On Tue, Jul 10, 2018 at 10:52:27AM +0200, Henning Schild wrote:
> Create a struct that holds the format details for the supported formats.
> At the moment that is still just "openpgp". This commit prepares for the
> introduction of more formats, that might use other programs and match
> other signatures.
Great, this looks like a good incremental step.
> static char *configured_signing_key;
> -static const char *gpg_format = "openpgp";
> -static const char *gpg_program = "gpg";
> +struct gpg_format_data {
> + const char *format;
> + const char *program;
> + const char *extra_args_verify[1];
> + const char *sigs[2];
> +};
These magic numbers are at a weird distance from where we fill them in:
> +struct gpg_format_data gpg_formats[] = {
> + { .format = "openpgp", .program = "gpg",
> + .extra_args_verify = { "--keyid-format=long" },
> + .sigs = { PGP_SIGNATURE, PGP_MESSAGE }
> + },
> +};
I'm not sure if we can easily do any better in C, though.
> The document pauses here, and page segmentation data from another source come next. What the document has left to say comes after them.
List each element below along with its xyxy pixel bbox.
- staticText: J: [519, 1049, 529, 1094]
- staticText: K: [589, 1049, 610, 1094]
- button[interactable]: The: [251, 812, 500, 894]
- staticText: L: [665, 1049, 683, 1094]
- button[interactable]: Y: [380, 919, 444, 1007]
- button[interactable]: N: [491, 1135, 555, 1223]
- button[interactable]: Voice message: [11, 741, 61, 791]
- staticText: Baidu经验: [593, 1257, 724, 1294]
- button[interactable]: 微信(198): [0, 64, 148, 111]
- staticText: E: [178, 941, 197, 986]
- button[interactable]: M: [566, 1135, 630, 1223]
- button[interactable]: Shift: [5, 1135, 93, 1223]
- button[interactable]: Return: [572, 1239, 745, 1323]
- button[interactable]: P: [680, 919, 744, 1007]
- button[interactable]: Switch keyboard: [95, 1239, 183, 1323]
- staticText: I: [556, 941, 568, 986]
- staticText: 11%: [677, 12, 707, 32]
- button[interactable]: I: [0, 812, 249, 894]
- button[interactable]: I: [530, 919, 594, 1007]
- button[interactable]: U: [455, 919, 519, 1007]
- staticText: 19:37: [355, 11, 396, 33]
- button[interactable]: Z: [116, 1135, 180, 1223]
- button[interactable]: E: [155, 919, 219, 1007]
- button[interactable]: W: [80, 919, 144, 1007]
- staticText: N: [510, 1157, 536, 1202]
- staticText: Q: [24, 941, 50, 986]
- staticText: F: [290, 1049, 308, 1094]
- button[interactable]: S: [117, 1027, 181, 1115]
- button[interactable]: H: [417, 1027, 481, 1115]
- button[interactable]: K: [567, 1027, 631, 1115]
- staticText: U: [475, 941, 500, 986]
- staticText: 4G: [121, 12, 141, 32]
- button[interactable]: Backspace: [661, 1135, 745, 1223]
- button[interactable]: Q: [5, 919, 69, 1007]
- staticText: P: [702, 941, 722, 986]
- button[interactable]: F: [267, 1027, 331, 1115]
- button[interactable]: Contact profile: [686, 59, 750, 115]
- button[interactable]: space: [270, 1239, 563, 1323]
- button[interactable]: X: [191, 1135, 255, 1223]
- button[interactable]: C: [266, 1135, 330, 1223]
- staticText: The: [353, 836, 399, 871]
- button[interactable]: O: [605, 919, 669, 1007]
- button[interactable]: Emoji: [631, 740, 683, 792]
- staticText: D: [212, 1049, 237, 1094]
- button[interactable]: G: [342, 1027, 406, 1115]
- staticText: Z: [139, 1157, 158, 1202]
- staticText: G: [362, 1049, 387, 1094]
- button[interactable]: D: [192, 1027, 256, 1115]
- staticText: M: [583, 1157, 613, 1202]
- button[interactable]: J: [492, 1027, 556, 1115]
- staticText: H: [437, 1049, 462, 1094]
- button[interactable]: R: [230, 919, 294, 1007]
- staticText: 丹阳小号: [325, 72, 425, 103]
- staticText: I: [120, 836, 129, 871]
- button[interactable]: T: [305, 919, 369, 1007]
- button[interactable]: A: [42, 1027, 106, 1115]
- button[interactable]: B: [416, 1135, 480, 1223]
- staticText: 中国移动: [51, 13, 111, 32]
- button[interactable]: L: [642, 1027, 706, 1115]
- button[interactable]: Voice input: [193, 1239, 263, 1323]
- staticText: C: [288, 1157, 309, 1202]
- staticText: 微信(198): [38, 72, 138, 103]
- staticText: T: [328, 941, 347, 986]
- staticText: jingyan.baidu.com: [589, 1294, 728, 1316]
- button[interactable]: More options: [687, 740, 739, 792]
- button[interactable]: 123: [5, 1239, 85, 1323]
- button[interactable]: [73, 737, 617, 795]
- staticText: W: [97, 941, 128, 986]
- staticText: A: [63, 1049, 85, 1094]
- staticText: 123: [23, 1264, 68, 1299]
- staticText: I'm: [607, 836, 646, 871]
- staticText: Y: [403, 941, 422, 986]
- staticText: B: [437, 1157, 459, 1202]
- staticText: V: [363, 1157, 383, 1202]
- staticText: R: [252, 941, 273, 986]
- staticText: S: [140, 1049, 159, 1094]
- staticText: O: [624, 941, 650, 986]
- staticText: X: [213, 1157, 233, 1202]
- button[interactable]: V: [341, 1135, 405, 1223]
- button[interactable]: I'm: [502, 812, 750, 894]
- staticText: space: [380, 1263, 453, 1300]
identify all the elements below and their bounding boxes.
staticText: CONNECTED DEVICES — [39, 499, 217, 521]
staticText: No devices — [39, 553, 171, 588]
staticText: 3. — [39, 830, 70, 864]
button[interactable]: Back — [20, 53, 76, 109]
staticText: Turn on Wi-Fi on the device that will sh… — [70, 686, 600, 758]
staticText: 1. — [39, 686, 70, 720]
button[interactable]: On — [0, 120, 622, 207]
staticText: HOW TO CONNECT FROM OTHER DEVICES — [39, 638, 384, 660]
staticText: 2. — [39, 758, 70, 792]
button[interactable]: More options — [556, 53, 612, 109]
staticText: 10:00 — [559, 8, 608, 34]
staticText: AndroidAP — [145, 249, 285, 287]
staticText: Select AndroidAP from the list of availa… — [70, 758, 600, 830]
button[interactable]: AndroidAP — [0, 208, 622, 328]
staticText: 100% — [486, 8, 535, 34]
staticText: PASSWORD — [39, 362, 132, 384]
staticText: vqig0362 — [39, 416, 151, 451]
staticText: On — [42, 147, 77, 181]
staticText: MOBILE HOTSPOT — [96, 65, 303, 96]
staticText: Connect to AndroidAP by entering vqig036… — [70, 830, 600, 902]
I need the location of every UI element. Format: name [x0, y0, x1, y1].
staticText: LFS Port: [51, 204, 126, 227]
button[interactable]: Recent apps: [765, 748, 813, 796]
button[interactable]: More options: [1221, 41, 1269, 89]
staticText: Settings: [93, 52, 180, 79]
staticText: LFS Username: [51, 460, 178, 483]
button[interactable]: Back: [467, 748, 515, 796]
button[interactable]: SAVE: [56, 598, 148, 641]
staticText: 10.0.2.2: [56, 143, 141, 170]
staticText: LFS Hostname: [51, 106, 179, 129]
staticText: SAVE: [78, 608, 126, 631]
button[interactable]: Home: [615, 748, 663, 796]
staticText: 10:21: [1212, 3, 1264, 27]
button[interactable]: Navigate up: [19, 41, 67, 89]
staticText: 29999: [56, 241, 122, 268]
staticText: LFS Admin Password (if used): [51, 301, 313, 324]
Declaring the
struct with an open-ended "[]" would make the compiler unhappy. We could
do something like:
struct gpg_format_data {
...
const char **extra_args_verify;
};
...
static const char *openpgp_verify_args[] = {
"--key-id-format=long"
};
...
static struct gpg_format_data gpg_formats[] = {
{ ...
.extra_args_verify = openpgp_verify_args
}
};
I'm not sure if that's more horrible or less. It's worse to write in the
first place, but it's slightly easier to maintain going forward. I
dunno.
> +enum gpgformats { PGP_FMT };
Looks like we use this only for indexing the gpg_formats array. I know
that C guarantees 0-indexing, but if we're depending on it, it might be
worth writing out "PGP_FMT = 0" explicitly. And probably adding a
comment that this needs to remain in sync with the array.
The other alternative is that we could simply use
get_format_data("openpgp"), though that does add a minor runtime cost.
> +struct gpg_format_data gpg_formats[] = {
> + { .format = "openpgp", .program = "gpg",
> + .extra_args_verify = { "--keyid-format=long" },
> + .sigs = { PGP_SIGNATURE, PGP_MESSAGE }
> + },
> +};
This array should be marked static, I think.
> +static struct gpg_format_data *get_format_data(const char *str)
> +{
> + int i;
> + for (i = 0; i < ARRAY_SIZE(gpg_formats); i++)
> + if (!strcasecmp(gpg_formats[i].format, str))
> + return gpg_formats + i;
> + return NULL;
> +}
This looks much nicer than the assert()-ing version from v1.
> +static struct gpg_format_data *get_format_data_by_sig(const char *sig)
> +{
> + int i, j;
> + for (i = 0; i < ARRAY_SIZE(gpg_formats); i++)
> + for (j = 0; j < ARRAY_SIZE(gpg_formats[i].sigs); j++)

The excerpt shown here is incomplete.